Les filles déviantes sont aussi victimes de leurs différents milieux.

« Elles entretiennent ça à l’extérieur du foyer hein. La violence elle est aussi présente à l’extérieur (…) elles sont quand même baignées là dedans. Donc le fait de se mettre en danger à l’extérieur » (Gérard).

« Et puis il y a pas mal de filles qui ont vécu ça dans leurs familles » (Sabine).

« Ce qui est plus pulsionnel et basique… et voir que ces filles n’ont pas souvent de l’étayage autour de la famille, souvent pas de limites… je parle en termes psychanalytiques où elles sont peu développées, c’est vrai que ça prend le dessus » (Gérard).

Puis finalement victimes de leurs fragilités mais aussi de leurs propres violences.

« (…) On sait très bien que c’est envers elles-mêmes d’abord. (…) Se mettre en position de victimes » (Sabine).

« (…) On a déjà eu des jeunes qui venaient de la Clairière (centre de détention pour mineurs) mais pas parce qu’il y avait eu plainte… C’est parce que la jeune se met en danger à l’extérieur et que la seule manière de la protéger… » (Sabine).

Comme indiqué plus haut, la grande majorité des adolescentes retourne dans leurs familles respectives en fin de placement. Comment expliquer les cas qui dérogent à cette tendance ? Quelles conditions amènent l’équipe éducative à diriger certaines filles vers d’autres structures, pénales ou de soins ? Quelles réalités, quels actes amènent les professionnel·le·s à se positionner sur des décisions de soins ou de punition ? A quel moment la jeune fille physiquement violente n’est plus comprise par l’équipe éducative comme un être petit méritant bienveillance ? Quelle forme de

l’évidence juge l’auteure d’actes physiquement violents comme l’initiatrice de la déchéance de la cité ? Il apparaît que les notions de responsabilité et de capacité de discernement soient au centre de la décision.

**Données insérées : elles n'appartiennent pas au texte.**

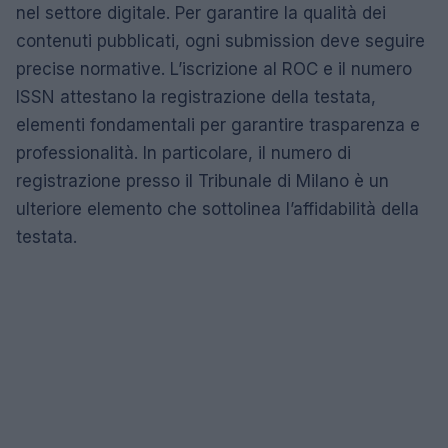
nel settore digitale. Per garantire la qualità dei
contenuti pubblicati, ogni submission deve seguire
precise normative. L’iscrizione al ROC e il numero
ISSN attestano la registrazione della testata,
elementi fondamentali per garantire trasparenza e
professionalità. In particolare, il numero di
registrazione presso il Tribunale di Milano è un
ulteriore elemento che sottolinea l’affidabilità della
testata.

Pour certains, Ludivine doit se confronter aux limites fixées par le code pénal, pour d’autres, sa pathologie la rend irresponsable devant la loi.

« Ben je pense que ça dépend de nous… c'est-à-dire que ça dépend des acteurs qui sont face à [Ludivine] et de leur décision de porter plainte ou pas. (silence) Si personne n’avait porté plainte et si on avait continué à mettre [Ludivine] en soin parce qu’on avait continué à estimer qu’elle avait besoin de soins… elle n’aurait peut-être jamais passé par le pénal. (…) Et je crois que c’est ça.. et je pense qu’au bout d’un moment tout le monde a pris conscience… les uns et les autres ont pris conscience qu’il était important de mettre une limite… » (Natacha : 152).

« (…) Ben voilà, il y a effectivement le soin qu’on est en devoir de donner à quelqu’un qui est en souffrance, de l’assistance… et puis au-delà de ça, il y a toujours à considérer cette personne comme étant responsable d’un certain nombre de choses… à part si tu la considère comme dans l’incapacité de discernement et alors là, la question ne se pose plus, on met en place des articles de lois au niveau des soins psychiatriques » (Natacha : 117).

« Mais là [Ludivine] c’était un acte délictieux qu’elle posait, la violence, taper l’autre c’est un délit…

moi je ne sais pas, mais ça me paraît assez logique d’appeler la police… avant le médical » (Gérard : 206).

« Mais c’est vrai qu’il y a cette notion d’irresponsabilité dont [Natacha] parlait tout à l’heure. C’est vrai que concernant [Ludivine], la maladie psychiatrique est vraiment dominante…» (Gérard : 159).